• **How to complete this task**
Return each of the entries below precisely, with no pictures in the result.

^^^^^^^^^^^^^^^^

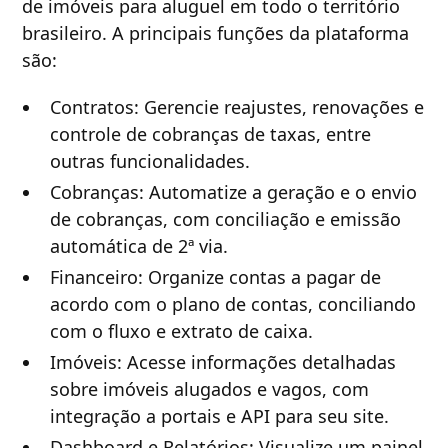
de imóveis para aluguel em todo o território
brasileiro. A principais funções da plataforma
são:
Contratos: Gerencie reajustes, renovações e
controle de cobranças de taxas, entre
outras funcionalidades.
Cobranças: Automatize a geração e o envio
de cobranças, com conciliação e emissão
automática de 2ª via.
Financeiro: Organize contas a pagar de
acordo com o plano de contas, conciliando
com o fluxo e extrato de caixa.
Imóveis: Acesse informações detalhadas
sobre imóveis alugados e vagos, com
integração a portais e API para seu site.
Dashboard e Relatórios: Visualize um painel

^^^^^^^^^^^^^^^^

• **Output below**
de imóveis para aluguel em todo o território
brasileiro. A principais funções da plataforma
são:
Contratos: Gerencie reajustes, renovações e
controle de cobranças de taxas, entre
outras funcionalidades.
Cobranças: Automatize a geração e o envio
de cobranças, com conciliação e emissão
automática de 2ª via.
Financeiro: Organize contas a pagar de
acordo com o plano de contas, conciliando
com o fluxo e extrato de caixa.
Imóveis: Acesse informações detalhadas
sobre imóveis alugados e vagos, com
integração a portais e API para seu site.
Dashboard e Relatórios: Visualize um painel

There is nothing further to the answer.